Anne et Aurélie ont décidé de créer une association « Timéo et les autres » pour informer tous les futurs parents et lutter contre l’utilisation hors autorisation de mise sur le marché de cet anti-ulcéreux. « On essaie de recueillir des témoignages et de faire la liste des quelques maternités qui utilisent encore le cytotec pour déclenche les accouchements. » Car Poissy n’est pas le seul centre dans le viseur. En 2009, Rebecca a vécu un accouchement très semblable à celui d’Anne. Après deux comprimés de cytotec, elle a une contraction qui dure un quart d’heure. Sa fille est sortie en urgence par césarienne, en état de mort apparente et a ensuite passé une semaine en soins intensifs en néonatalogie. Lors de sa deuxième grossesse, la surprise et la désapprobation qu’elle lit sur le visage des médecins qui regardent son dossier médical lui mettent la puce à l’oreille. « Ils m’ont dit que c’était anormal qu’un hôpital comme Necker utilise encore le cytotec », souligne Rebecca.

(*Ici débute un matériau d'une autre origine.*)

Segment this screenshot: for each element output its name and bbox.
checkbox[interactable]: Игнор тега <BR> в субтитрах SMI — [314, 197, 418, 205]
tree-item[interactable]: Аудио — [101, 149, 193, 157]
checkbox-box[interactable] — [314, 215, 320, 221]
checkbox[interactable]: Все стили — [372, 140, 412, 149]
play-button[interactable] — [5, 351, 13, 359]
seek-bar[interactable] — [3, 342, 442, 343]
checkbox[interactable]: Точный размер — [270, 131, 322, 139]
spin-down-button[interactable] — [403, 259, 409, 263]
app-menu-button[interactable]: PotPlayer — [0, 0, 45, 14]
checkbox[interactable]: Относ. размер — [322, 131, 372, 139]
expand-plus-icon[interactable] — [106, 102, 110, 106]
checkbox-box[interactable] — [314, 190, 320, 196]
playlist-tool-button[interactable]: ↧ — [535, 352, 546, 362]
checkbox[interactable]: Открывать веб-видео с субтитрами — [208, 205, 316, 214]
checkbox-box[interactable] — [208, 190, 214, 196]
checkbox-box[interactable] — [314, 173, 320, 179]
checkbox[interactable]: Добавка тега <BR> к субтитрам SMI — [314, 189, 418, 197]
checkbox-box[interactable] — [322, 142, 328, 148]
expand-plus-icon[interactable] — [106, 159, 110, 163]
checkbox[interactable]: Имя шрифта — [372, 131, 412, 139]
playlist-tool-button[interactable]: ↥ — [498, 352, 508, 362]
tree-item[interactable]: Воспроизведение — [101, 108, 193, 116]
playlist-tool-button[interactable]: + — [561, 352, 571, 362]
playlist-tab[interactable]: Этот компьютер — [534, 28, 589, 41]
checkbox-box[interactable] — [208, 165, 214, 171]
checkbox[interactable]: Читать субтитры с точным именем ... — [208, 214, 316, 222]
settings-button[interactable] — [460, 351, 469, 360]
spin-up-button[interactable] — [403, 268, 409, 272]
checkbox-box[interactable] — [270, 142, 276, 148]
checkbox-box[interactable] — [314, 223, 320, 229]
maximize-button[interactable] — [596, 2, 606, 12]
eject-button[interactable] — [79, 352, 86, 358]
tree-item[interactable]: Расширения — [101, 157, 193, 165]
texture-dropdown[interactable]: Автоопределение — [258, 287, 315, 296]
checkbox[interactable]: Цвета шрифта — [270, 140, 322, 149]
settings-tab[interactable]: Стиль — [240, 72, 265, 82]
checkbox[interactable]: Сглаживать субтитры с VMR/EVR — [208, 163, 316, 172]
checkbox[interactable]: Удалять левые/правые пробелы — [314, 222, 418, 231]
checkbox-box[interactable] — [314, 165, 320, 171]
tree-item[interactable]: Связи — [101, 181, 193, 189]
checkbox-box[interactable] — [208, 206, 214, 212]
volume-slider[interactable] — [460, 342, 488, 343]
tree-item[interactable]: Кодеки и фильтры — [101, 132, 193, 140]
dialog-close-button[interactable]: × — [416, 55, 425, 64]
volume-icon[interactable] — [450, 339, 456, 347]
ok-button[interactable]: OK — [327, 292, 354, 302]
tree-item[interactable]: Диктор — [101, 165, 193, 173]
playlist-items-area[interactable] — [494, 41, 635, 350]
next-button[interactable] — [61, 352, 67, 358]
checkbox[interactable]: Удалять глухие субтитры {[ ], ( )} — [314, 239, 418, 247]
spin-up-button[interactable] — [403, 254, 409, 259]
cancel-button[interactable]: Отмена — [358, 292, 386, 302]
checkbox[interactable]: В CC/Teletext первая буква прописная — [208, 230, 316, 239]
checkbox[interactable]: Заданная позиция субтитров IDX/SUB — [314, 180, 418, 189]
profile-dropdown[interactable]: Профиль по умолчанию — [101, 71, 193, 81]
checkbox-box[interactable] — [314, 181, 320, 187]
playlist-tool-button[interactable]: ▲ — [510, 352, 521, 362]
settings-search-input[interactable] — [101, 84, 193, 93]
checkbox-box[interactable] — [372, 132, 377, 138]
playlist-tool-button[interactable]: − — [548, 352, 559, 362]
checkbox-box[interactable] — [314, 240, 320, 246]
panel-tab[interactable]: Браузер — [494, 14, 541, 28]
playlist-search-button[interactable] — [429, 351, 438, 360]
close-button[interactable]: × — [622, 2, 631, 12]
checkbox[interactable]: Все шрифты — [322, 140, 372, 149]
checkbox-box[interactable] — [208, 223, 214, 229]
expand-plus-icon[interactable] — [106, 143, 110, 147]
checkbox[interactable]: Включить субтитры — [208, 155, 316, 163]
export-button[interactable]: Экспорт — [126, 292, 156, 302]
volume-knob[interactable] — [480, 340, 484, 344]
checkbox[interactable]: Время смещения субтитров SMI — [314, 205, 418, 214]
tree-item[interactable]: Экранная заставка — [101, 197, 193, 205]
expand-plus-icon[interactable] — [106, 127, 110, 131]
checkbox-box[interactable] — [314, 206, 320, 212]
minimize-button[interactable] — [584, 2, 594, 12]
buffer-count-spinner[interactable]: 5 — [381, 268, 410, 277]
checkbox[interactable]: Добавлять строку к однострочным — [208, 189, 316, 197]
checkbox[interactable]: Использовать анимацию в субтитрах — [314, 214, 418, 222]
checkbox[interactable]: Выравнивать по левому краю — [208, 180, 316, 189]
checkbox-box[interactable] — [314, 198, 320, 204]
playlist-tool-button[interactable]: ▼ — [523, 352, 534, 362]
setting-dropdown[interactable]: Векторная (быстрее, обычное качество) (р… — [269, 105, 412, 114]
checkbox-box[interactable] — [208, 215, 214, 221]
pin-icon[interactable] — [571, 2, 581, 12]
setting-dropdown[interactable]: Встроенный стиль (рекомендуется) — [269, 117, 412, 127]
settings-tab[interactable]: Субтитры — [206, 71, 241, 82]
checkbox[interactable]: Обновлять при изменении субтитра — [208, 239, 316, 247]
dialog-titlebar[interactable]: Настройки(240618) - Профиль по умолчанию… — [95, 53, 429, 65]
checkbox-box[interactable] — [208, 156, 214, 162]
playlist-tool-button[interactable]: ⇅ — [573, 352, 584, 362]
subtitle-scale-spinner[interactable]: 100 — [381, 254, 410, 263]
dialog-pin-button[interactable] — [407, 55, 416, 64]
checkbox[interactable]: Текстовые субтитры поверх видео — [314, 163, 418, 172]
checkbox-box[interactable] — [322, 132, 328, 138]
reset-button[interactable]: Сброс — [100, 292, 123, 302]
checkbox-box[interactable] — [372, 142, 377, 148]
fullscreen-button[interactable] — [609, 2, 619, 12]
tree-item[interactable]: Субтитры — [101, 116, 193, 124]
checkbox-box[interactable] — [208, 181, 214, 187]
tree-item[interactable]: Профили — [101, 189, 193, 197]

Une alerte de l’Agence Nationale de sécurité du Médicament
Et si la pratique ne semble pas répandue, elle est encore d’actualité. Sonia Peltier devait accoucher à Poissy le 13 février 2013. Mais comme on lui proposait d’être déclenchée sous cytotec, elle refuse ce médicament trop dangereux. En urgence, elle décide donc d’aller dans une clinique privée. « Je trouve très inquiétant qu’un hôpital propose encore comme seule option pour le déclenchement le cytotec, s’étonne Sonia. Moi j’étais informée et j’avais les moyens d’aller dans le privé ! »
L’Agence Nationale de sécurité du Médicament a d’ailleurs alerté les professionnels sur les dangers de l’utilisation hors AMM du cytotec sur son site dès ce lundi : « Dans le déclenchement de l’accouchement à partir de 37 semaines d’aménorrhée, [le cytotec], quelle que soit la voie d’administration, fait courir des risques graves à la mère et à l’enfant. En effet, des effets indésirables graves ont été rapportés avec une utilisation de Cytotec dans le déclenchement du travail comme la survenue de rupture utérine, d’hémorragies ou d’anomalies du rythme cardiaque fœtal. » Contactées, les maternités de Poissy et de Necker n’ont pas répondu à notre sollicitation.